Tres relatos

Miguel Rodríguez Otero
 
 

Palabras y cuerpos
 

Hoy me han echado las cartas y me han confirmado la sospecha que tenía en mente los últimos meses. El tipo es vecino, le veo a diario, y le conozco lo suficiente como para saber que le da lo mismo lo que cante la baraja. Me dijo más cosas, sí, pero la única que me importa es esta. Así que después de verle y con la bendición de los ases, he decidido por fin que de una u otra manera siempre he vivido en Nueva York. Lo sé, en realidad es casi, pero ambas cosas vienen a ser un poco lo mismo, porque los que casi siempre han estado aquí empezaron a decir siempre a los pocos meses de estancia. De hecho, cuando llegué a esta ciudad llena de cuerpos y palabras descubrí que todo el mundo era de aquí, que algo de mí ya vivía aquí. Antes de ello, este lugar siempre me atrajo por su facultad de borrar los pasados, los que recuerdo como reales y también los otros: los imaginarios, los que fui inventándome y en los que era ciudadano de otros cuerpos y otras palabras —todos ellos tan atrás ahora— y que solo salen a la luz, indómitos y sin documentación, cuando a uno más le jode. Así pues, aquí he vivido siempre, entre Canal y Sanctuary, a medio camino entre cuerpos reales y palabras imaginarias, mis únicos puntos cardinales en este mapa desplegable sobre cuyos pasados y calles voy saltando como un niño a la rayuela.
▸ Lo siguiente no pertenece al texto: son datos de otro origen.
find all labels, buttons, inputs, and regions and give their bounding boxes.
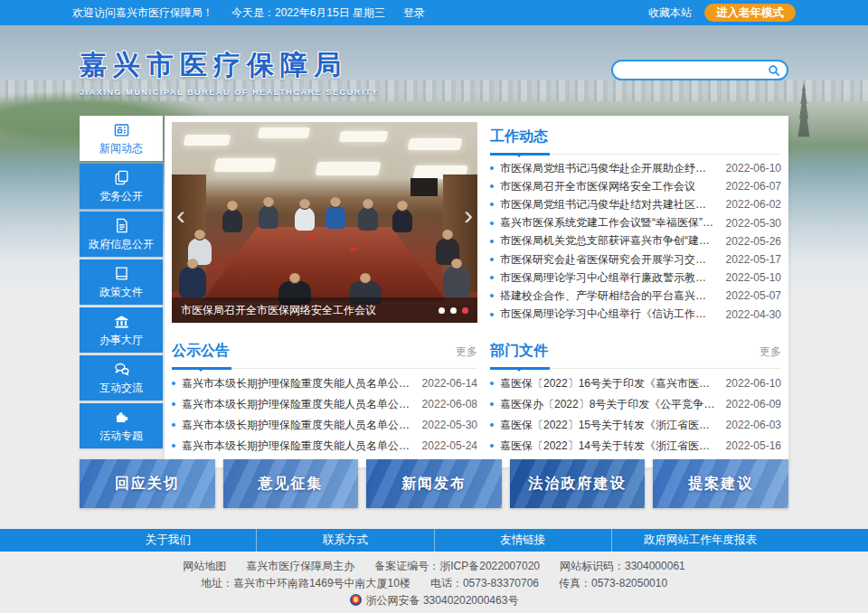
decor	[326, 205, 345, 229]
item-link[interactable]: 嘉兴市医保系统党建工作会议暨“幸福医保”党建联...	[500, 215, 717, 231]
item-date: 2022-06-03	[726, 419, 781, 431]
footer-nav-link-3[interactable]: 友情链接	[434, 529, 611, 552]
item-link[interactable]: 嘉医保〔2022〕16号关于印发《嘉兴市医疗保...	[500, 376, 717, 391]
item-link[interactable]: 市医保研究会赴省医保研究会开展学习交流活动	[500, 252, 717, 268]
decor	[259, 205, 278, 229]
item-date: 2022-05-17	[726, 253, 781, 266]
sidebar-item-5[interactable]: 办事大厅	[80, 307, 163, 353]
bullet-icon	[490, 276, 494, 279]
banner-3[interactable]: 新闻发布	[366, 459, 502, 508]
item-link[interactable]: 嘉兴市本级长期护理保险重度失能人员名单公示（2...	[182, 397, 413, 412]
carousel-caption[interactable]: 市医保局召开全市医保网络安全工作会议	[181, 303, 431, 318]
footer-phone: 电话：0573-83370706	[430, 577, 539, 589]
carousel-photo[interactable]: ‹ › 市医保局召开全市医保网络安全工作会议	[172, 122, 477, 323]
today-date: 今天是：2022年6月15日 星期三	[231, 5, 385, 21]
decor	[222, 209, 242, 232]
list-item: 市医保局党组书记冯俊华赴结对共建社区指导全国文... 2022-06-02	[490, 195, 781, 213]
sidebar-item-7[interactable]: 活动专题	[80, 403, 163, 448]
bullet-icon	[490, 382, 494, 385]
list-item: 市医保局党组书记冯俊华赴企开展助企纾困活动 2022-06-10	[490, 159, 781, 177]
carousel-next-button[interactable]: ›	[464, 202, 473, 229]
footer-nav: 关于我们联系方式友情链接政府网站工作年度报表	[0, 529, 868, 552]
item-date: 2022-05-10	[726, 271, 781, 284]
chat-icon	[113, 361, 130, 378]
footer-nav-link-4[interactable]: 政府网站工作年度报表	[611, 529, 788, 552]
carousel-prev-button[interactable]: ‹	[176, 202, 185, 229]
item-link[interactable]: 嘉兴市本级长期护理保险重度失能人员名单公示（2...	[182, 439, 413, 454]
puzzle-icon	[113, 409, 130, 426]
search-input[interactable]	[613, 64, 768, 77]
search-button[interactable]	[768, 64, 780, 77]
footer-nav-link-1[interactable]: 关于我们	[80, 529, 256, 552]
welcome-text: 欢迎访问嘉兴市医疗保障局！	[72, 5, 213, 21]
sidebar-item-label: 新闻动态	[99, 141, 143, 156]
banner-label: 意见征集	[258, 475, 323, 494]
site-title: 嘉兴市医疗保障局	[80, 47, 379, 84]
favorite-link[interactable]: 收藏本站	[648, 5, 692, 21]
item-link[interactable]: 市医保局理论学习中心组举行《信访工作条例》专题...	[500, 306, 717, 322]
sidebar-item-4[interactable]: 政策文件	[80, 259, 163, 305]
carousel-dot-1[interactable]	[439, 307, 445, 314]
item-date: 2022-06-02	[726, 198, 781, 211]
bullet-icon	[490, 166, 494, 170]
item-link[interactable]: 市医保局理论学习中心组举行廉政警示教育专题学习...	[500, 270, 717, 286]
sitemap-link[interactable]: 网站地图	[183, 560, 226, 572]
work-news-panel: 工作动态 市医保局党组书记冯俊华赴企开展助企纾困活动 2022-06-10 市医…	[490, 122, 781, 324]
item-link[interactable]: 嘉医保办〔2022〕8号关于印发《公平竞争审查...	[500, 397, 717, 412]
list-item: 嘉医保〔2022〕15号关于转发《浙江省医疗保... 2022-06-03	[490, 415, 781, 436]
carousel-dot-2[interactable]	[450, 307, 457, 314]
decor	[172, 227, 477, 301]
sidebar-item-1[interactable]: 新闻动态	[80, 116, 163, 161]
notices-title: 公示公告	[172, 342, 230, 361]
elder-mode-button[interactable]: 进入老年模式	[704, 4, 796, 22]
bullet-icon	[490, 423, 494, 427]
item-link[interactable]: 市医保局召开全市医保网络安全工作会议	[500, 179, 717, 194]
item-link[interactable]: 嘉兴市本级长期护理保险重度失能人员名单公示（2...	[182, 376, 413, 391]
bullet-icon	[490, 258, 494, 261]
footer-fax: 传真：0573-82050010	[559, 577, 667, 589]
decor	[408, 138, 463, 150]
item-link[interactable]: 市医保局党组书记冯俊华赴企开展助企纾困活动	[500, 161, 717, 176]
dept-docs-list: 嘉医保〔2022〕16号关于印发《嘉兴市医疗保... 2022-06-10 嘉医…	[490, 373, 781, 457]
decor	[392, 209, 412, 232]
sidebar-item-2[interactable]: 党务公开	[80, 164, 163, 209]
item-link[interactable]: 嘉医保〔2022〕14号关于转发《浙江省医疗保...	[500, 439, 717, 454]
sidebar-item-label: 党务公开	[99, 189, 143, 204]
item-date: 2022-04-30	[726, 308, 781, 321]
banner-5[interactable]: 提案建议	[653, 459, 788, 508]
footer-site-code: 网站标识码：3304000061	[560, 560, 685, 572]
topbar: 欢迎访问嘉兴市医疗保障局！ 今天是：2022年6月15日 星期三 登录 收藏本站…	[0, 0, 868, 25]
banner-1[interactable]: 回应关切	[80, 459, 215, 508]
dept-docs-more-link[interactable]: 更多	[760, 344, 781, 360]
footer-nav-link-2[interactable]: 联系方式	[256, 529, 433, 552]
decor	[258, 127, 311, 138]
sidebar-item-label: 活动专题	[99, 429, 143, 444]
police-record-link[interactable]: 浙公网安备 33040202000463号	[366, 594, 519, 607]
bullet-icon	[172, 402, 175, 406]
sidebar-item-label: 政策文件	[99, 285, 143, 300]
item-date: 2022-05-24	[422, 439, 477, 452]
item-link[interactable]: 嘉兴市本级长期护理保险重度失能人员名单公示（2...	[182, 418, 413, 433]
news-carousel: ‹ › 市医保局召开全市医保网络安全工作会议	[172, 122, 477, 324]
notices-more-link[interactable]: 更多	[456, 344, 477, 360]
item-link[interactable]: 市医保局机关党总支部获评嘉兴市争创“建设清廉机...	[500, 233, 717, 249]
decor	[358, 207, 378, 231]
banner-4[interactable]: 法治政府建设	[510, 459, 646, 508]
sidebar-item-3[interactable]: 政府信息公开	[80, 212, 163, 257]
item-link[interactable]: 搭建校企合作、产学研相结合的平台嘉兴市长期护理...	[500, 288, 717, 304]
list-item: 嘉医保办〔2022〕8号关于印发《公平竞争审查... 2022-06-09	[490, 394, 781, 415]
banner-2[interactable]: 意见征集	[223, 459, 359, 508]
bank-icon	[113, 313, 130, 330]
carousel-dot-3[interactable]	[462, 307, 468, 314]
sidebar-item-6[interactable]: 互动交流	[80, 355, 163, 401]
list-item: 市医保研究会赴省医保研究会开展学习交流活动 2022-05-17	[490, 250, 781, 269]
sidebar-item-label: 互动交流	[99, 381, 143, 396]
bullet-icon	[490, 203, 494, 206]
list-item: 搭建校企合作、产学研相结合的平台嘉兴市长期护理... 2022-05-07	[490, 287, 781, 305]
list-item: 嘉兴市本级长期护理保险重度失能人员名单公示（2... 2022-05-24	[172, 436, 477, 457]
list-item: 嘉兴市医保系统党建工作会议暨“幸福医保”党建联... 2022-05-30	[490, 214, 781, 232]
item-date: 2022-06-08	[422, 398, 477, 410]
item-link[interactable]: 市医保局党组书记冯俊华赴结对共建社区指导全国文...	[500, 197, 717, 212]
login-link[interactable]: 登录	[403, 5, 425, 21]
item-link[interactable]: 嘉医保〔2022〕15号关于转发《浙江省医疗保...	[500, 418, 717, 433]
A veces me llegan destellos de quién fui antes de empezar a ser el que siempre he sido, secuencias inconexas de otros acentos, otros rostros, fragmentos de un carnaval en otra ciudad de canales y afectos. Tal vez llegué aquí saltando esa rayuela, tal vez vengo de otro archipiélago o de otros santuarios, quizás navegué en góndola desde otros cuerpos a los que amé cuando era un corsario aprendiz. No sé por qué he venido precisamente aquí, cargado de enigmas, a esta ciudad cuyos fogonazos de lucidez me sacuden tan a destiempo. Cuerpos intermitentes; afectos intermitentes; canales interminables.
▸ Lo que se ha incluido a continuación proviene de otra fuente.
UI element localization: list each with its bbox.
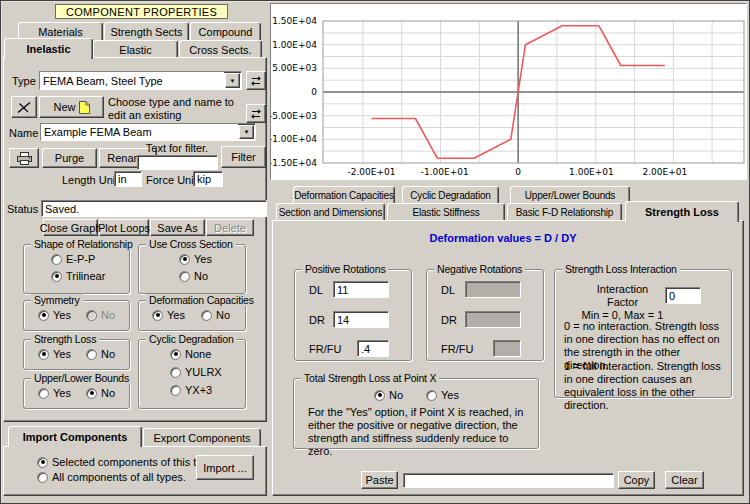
use-cross-section-title: Use Cross Section bbox=[146, 238, 236, 250]
radio-epp-label: E-P-P bbox=[66, 253, 95, 265]
interaction-factor-input[interactable] bbox=[665, 287, 701, 304]
clipboard-field[interactable] bbox=[403, 473, 614, 488]
tab-strength-loss-label: Strength Loss bbox=[645, 206, 719, 218]
plot-loops-button[interactable]: Plot Loops bbox=[99, 219, 149, 236]
radio-icon bbox=[152, 310, 163, 321]
radio-cyclic-none[interactable]: None bbox=[170, 348, 211, 360]
tab-upper-lower-bounds-label: Upper/Lower Bounds bbox=[525, 190, 615, 201]
shape-of-relationship-group: Shape of Relationship E-P-P Trilinear bbox=[23, 244, 130, 294]
upper-lower-bounds-group: Upper/Lower Bounds Yes No bbox=[23, 378, 130, 409]
new-button-label: New bbox=[53, 101, 75, 113]
copy-button[interactable]: Copy bbox=[618, 471, 655, 489]
radio-icon bbox=[86, 349, 97, 360]
refresh-name-list-button[interactable] bbox=[246, 104, 266, 123]
type-label: Type bbox=[12, 75, 36, 87]
tab-elastic-stiffness[interactable]: Elastic Stiffness bbox=[387, 203, 505, 221]
force-unit-label: Force Unit bbox=[146, 174, 197, 186]
page-title: COMPONENT PROPERTIES bbox=[55, 4, 228, 19]
tab-deformation-capacities[interactable]: Deformation Capacities bbox=[293, 186, 395, 203]
filter-button[interactable]: Filter bbox=[221, 146, 266, 168]
refresh-type-list-button[interactable] bbox=[246, 71, 266, 90]
svg-text:-1.00E+01: -1.00E+01 bbox=[421, 167, 469, 177]
tab-deformation-capacities-label: Deformation Capacities bbox=[294, 190, 394, 201]
paste-button[interactable]: Paste bbox=[361, 471, 398, 489]
svg-text:-1.00E+04: -1.00E+04 bbox=[271, 134, 317, 144]
radio-cyclic-yx3-label: YX+3 bbox=[185, 384, 212, 396]
radio-cyclic-none-label: None bbox=[185, 348, 211, 360]
radio-trilinear[interactable]: Trilinear bbox=[51, 270, 105, 282]
pos-dr-input[interactable] bbox=[333, 311, 389, 328]
tab-import-components-label: Import Components bbox=[23, 431, 128, 443]
length-unit-input[interactable] bbox=[114, 171, 142, 187]
radio-symmetry-no[interactable]: No bbox=[86, 309, 115, 321]
tab-strength-sects[interactable]: Strength Sects bbox=[104, 22, 189, 40]
tab-compound[interactable]: Compound bbox=[190, 22, 261, 40]
radio-strloss-no[interactable]: No bbox=[86, 348, 115, 360]
radio-import-all-label: All components of all types. bbox=[52, 471, 186, 483]
tab-cyclic-degradation[interactable]: Cyclic Degradation bbox=[402, 186, 499, 203]
tab-upper-lower-bounds[interactable]: Upper/Lower Bounds bbox=[510, 186, 630, 203]
radio-epp[interactable]: E-P-P bbox=[51, 253, 95, 265]
svg-text:-2.00E+01: -2.00E+01 bbox=[347, 167, 395, 177]
status-label: Status bbox=[7, 203, 38, 215]
type-combobox-input[interactable] bbox=[40, 72, 224, 89]
radio-import-selected[interactable]: Selected components of this type. bbox=[37, 456, 217, 468]
strength-loss-title: Strength Loss bbox=[31, 333, 99, 345]
force-unit-input[interactable] bbox=[193, 171, 223, 187]
print-button[interactable] bbox=[9, 148, 39, 168]
tab-export-components[interactable]: Export Components bbox=[143, 428, 261, 447]
purge-button[interactable]: Purge bbox=[42, 148, 97, 168]
svg-text:5.00E+03: 5.00E+03 bbox=[272, 63, 317, 73]
clear-button[interactable]: Clear bbox=[665, 471, 704, 489]
tab-section-and-dimensions[interactable]: Section and Dimensions bbox=[276, 203, 385, 221]
tab-cross-sects-label: Cross Sects. bbox=[189, 44, 251, 56]
type-combobox[interactable]: ▼ bbox=[39, 71, 242, 90]
radio-cyclic-yulrx-label: YULRX bbox=[185, 366, 222, 378]
radio-use-cs-yes[interactable]: Yes bbox=[179, 253, 212, 265]
type-combobox-arrow[interactable]: ▼ bbox=[225, 73, 240, 88]
radio-total-loss-no[interactable]: No bbox=[374, 389, 403, 401]
radio-cyclic-yulrx[interactable]: YULRX bbox=[170, 366, 222, 378]
delete-button[interactable]: Delete bbox=[206, 219, 254, 236]
svg-text:-5.00E+03: -5.00E+03 bbox=[271, 111, 317, 121]
radio-strloss-yes[interactable]: Yes bbox=[38, 348, 71, 360]
tab-inelastic[interactable]: Inelastic bbox=[4, 38, 93, 59]
positive-rotations-title: Positive Rotations bbox=[302, 263, 388, 275]
tab-basic-fd-relationship-label: Basic F-D Relationship bbox=[516, 207, 613, 218]
pos-frfu-input[interactable] bbox=[357, 340, 389, 357]
import-button[interactable]: Import ... bbox=[196, 455, 254, 480]
pos-dl-label: DL bbox=[309, 284, 323, 296]
name-combobox-input[interactable] bbox=[41, 124, 238, 140]
strength-loss-interaction-title: Strength Loss Interaction bbox=[562, 263, 680, 275]
radio-use-cs-no-label: No bbox=[194, 270, 208, 282]
save-as-button[interactable]: Save As bbox=[150, 219, 205, 236]
radio-bounds-yes[interactable]: Yes bbox=[38, 387, 71, 399]
interaction-factor-label: Interaction Factor bbox=[597, 283, 648, 308]
close-graph-button[interactable]: Close Graph bbox=[43, 219, 98, 236]
new-page-icon bbox=[79, 101, 90, 114]
plot-tool-button[interactable] bbox=[11, 96, 37, 118]
tab-import-components[interactable]: Import Components bbox=[8, 426, 142, 447]
pos-dl-input[interactable] bbox=[333, 281, 389, 298]
tab-basic-fd-relationship[interactable]: Basic F-D Relationship bbox=[507, 203, 622, 221]
tab-cross-sects[interactable]: Cross Sects. bbox=[179, 40, 262, 58]
radio-defcap-no[interactable]: No bbox=[201, 309, 230, 321]
radio-defcap-yes[interactable]: Yes bbox=[152, 309, 185, 321]
radio-import-all[interactable]: All components of all types. bbox=[37, 471, 186, 483]
radio-total-loss-yes[interactable]: Yes bbox=[426, 389, 459, 401]
tab-elastic[interactable]: Elastic bbox=[93, 40, 178, 58]
radio-icon bbox=[86, 310, 97, 321]
radio-use-cs-no[interactable]: No bbox=[179, 270, 208, 282]
filter-input[interactable] bbox=[137, 155, 218, 170]
radio-cyclic-yx3[interactable]: YX+3 bbox=[170, 384, 212, 396]
radio-bounds-yes-label: Yes bbox=[53, 387, 71, 399]
radio-bounds-no[interactable]: No bbox=[86, 387, 115, 399]
tab-strength-loss[interactable]: Strength Loss bbox=[625, 201, 739, 222]
name-combobox[interactable]: ▼ bbox=[40, 123, 256, 141]
radio-symmetry-yes[interactable]: Yes bbox=[38, 309, 71, 321]
filter-hint-label: Text for filter. bbox=[136, 142, 218, 154]
use-cross-section-group: Use Cross Section Yes No bbox=[138, 244, 246, 294]
new-component-button[interactable]: New bbox=[39, 96, 104, 118]
radio-icon bbox=[179, 254, 190, 265]
name-combobox-arrow[interactable]: ▼ bbox=[239, 125, 254, 139]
De vez en cuando dejo la góndola y tomo café con otros isleños; son piratas, trattoristas, navegantes como yo que parecen haber resuelto su propio laberinto de canales y afectos por medio de puentes entre sus islas, entre sus pasados, entre las palabras que recuerdan. Han hecho las paces con sus demonios reales y con los imaginarios, y puesto nombre a sus calles, a sus hijos. Mi vecino, el de la cartomancia, en realidad se dedica al pepperoni, y lo del futuro lo hace en ratos libres. Él hizo, me dice, un pacto con el diablo. “Como todos, no te engañes”, añade. “Lo que pasa es que yo lo sé. Casi todo el mundo lo olvida al día siguiente, por eso en ellos no tiene fecha de vencimiento”.

Me examino el cuerpo, no noto señales de un pacto violento, pero no recuerdo si he firmado algo. A menudo sueño con otros cuerpos que he dejado atrás, los que me auparon hasta lograr que no me ahogara en palabras y que ahora entreveo de continuo en los canales, una especie de espectros a los que no debo prestar demasiada atención si no quiero convertirme en uno de ellos. Les tengo miedo, no sé cuáles son sus pactos, ni cuánto de ellos haya acaso en mí. Sueño también con los que quedaron a medio camino; tal vez en realidad yo sea uno de ellos, esta ciudad está llena de atajos indeterminados, de palabras misteriosas, de cuerpos inconclusos. Y si soy uno de ellos, ¿por qué no estoy con ellos, por qué no me han dicho esto las putas cartas?, como un amor cuya ausencia devalúa cualquier pulsión posterior, un esfuerzo inerte, pues ni cuerpos ni palabras parecen ya tan reales como los que se fueron, y se convierten así en presencias inasibles, como los espectros de los canales, como los pactos que uno olvida. Tal vez ese fue mi pacto: el olvido.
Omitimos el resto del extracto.